Mais pour déclencher la fermentation secondaire qui produit les bulles, il n'ajoute ni sucre, ni moût de raisin congelé, ni levure. Il ajoute plutôt une dose de jus de Glera frais provenant de la récolte de l ' année suivante.
Les vins Col fondo sont naturellement non filtrés. Ils contiennent également moins de pétillant - un style que les Italiens appellent frizzante (1 à 2,5 bars de pression atmosphérique) - que les autres formes de Prosecco et de Champagne (au moins 3,5 bars).
" Le Prosecco est un vin léger, qui doit être facile à boire", explique Bisol. "Il n'a pas la structure nécessaire pour supporter un niveau élevé de bulles. "

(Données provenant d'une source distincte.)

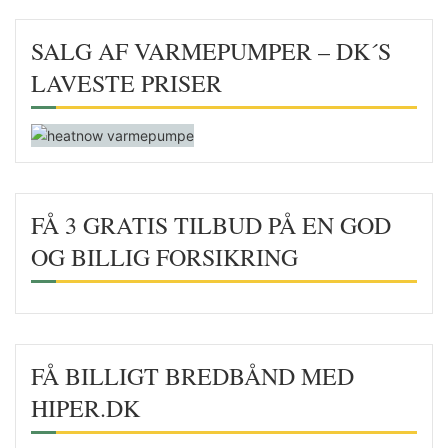
SALG AF VARMEPUMPER – DK´S
LAVESTE PRISER
FÅ 3 GRATIS TILBUD PÅ EN GOD
OG BILLIG FORSIKRING
FÅ BILLIGT BREDBÅND MED
HIPER.DK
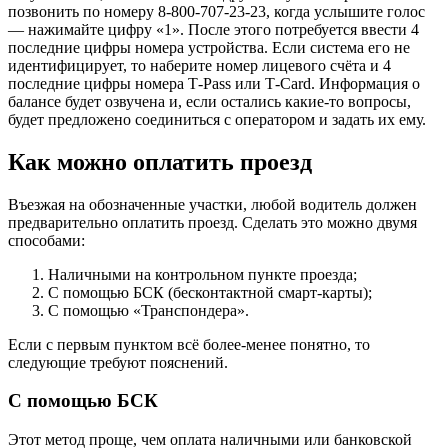
позвонить по номеру 8-800-707-23-23, когда услышите голос
— нажимайте цифру «1». После этого потребуется ввести 4
последние цифры номера устройства. Если система его не
идентифицирует, то наберите номер лицевого счёта и 4
последние цифры номера Т-Pass или Т-Card. Информация о
балансе будет озвучена и, если остались какие-то вопросы,
будет предложено соединиться с оператором и задать их ему.
Как можно оплатить проезд
Въезжая на обозначенные участки, любой водитель должен
предварительно оплатить проезд. Сделать это можно двумя
способами:
Наличными на контрольном пункте проезда;
С помощью БСК (бесконтактной смарт-карты);
С помощью «Транспондера».
Если с первым пунктом всё более-менее понятно, то
следующие требуют пояснений.
С помощью БСК
Этот метод проще, чем оплата наличными или банковской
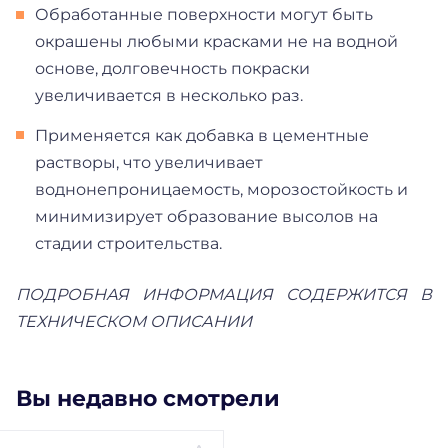
Обработанные поверхности могут быть
окрашены любыми красками не на водной
основе, долговечность покраски
увеличивается в несколько раз.
Применяется как добавка в цементные
растворы, что увеличивает
воднонепроницаемость, морозостойкость и
минимизирует образование высолов на
стадии строительства.
ПОДРОБНАЯ ИНФОРМАЦИЯ СОДЕРЖИТСЯ В
ТЕХНИЧЕСКОМ ОПИСАНИИ
Вы недавно смотрели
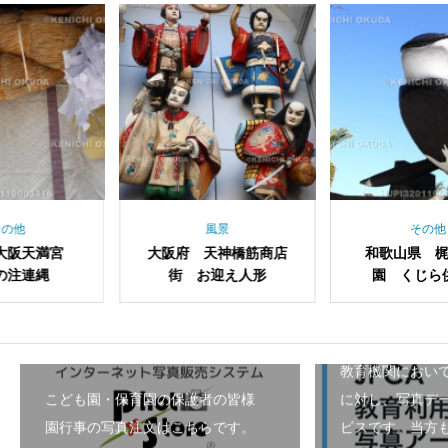
風景
その他
阪府 天神橋筋商店
和歌山県 梶取崎公
大阪府
街 お迎え人形
園 くじら供養碑
ン
教育機関におい
こども園・保育園の保護者の皆様
に対し、写真デ
園行事の写真注文はこちらです。
ビスです。当方も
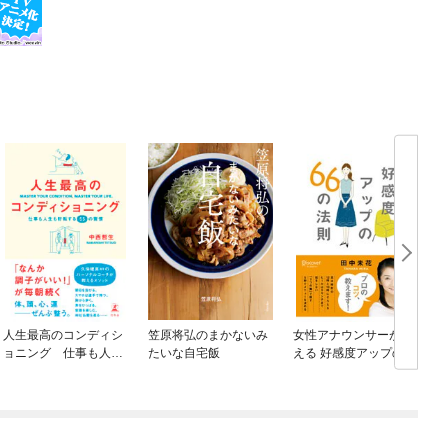
人生最高のコンディシ
笠原将弘のまかないみ
女性アナウンサーが教
ョニング 仕事も人生
たいな自宅飯
える 好感度アップの6
も好転する55の習慣
6の法則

Comme le Glera est relativement peu acide, explique Bisol, les lies riches en antioxydants laissées dans la bouteille agissent comme un conservateur naturel. "Avec un Prosecco normal, au bout de deux ans, il peut y avoir un problème", explique-t-il. "Les col fondos de haute qualité peuvent vieillir beaucoup mieux : cinq ou dix ans. "
" Notre idée n'est pas de faire un Prosecco vague, mais quelque chose qui a de la personnalité", ajoute-t-il. "Nous recherchons les cinq pour cent de personnes qui sont des amateurs de vin. "
Du prosecco pour les amateurs de vin. Voilà une bonne idée. Le pays du prosecco en prend note.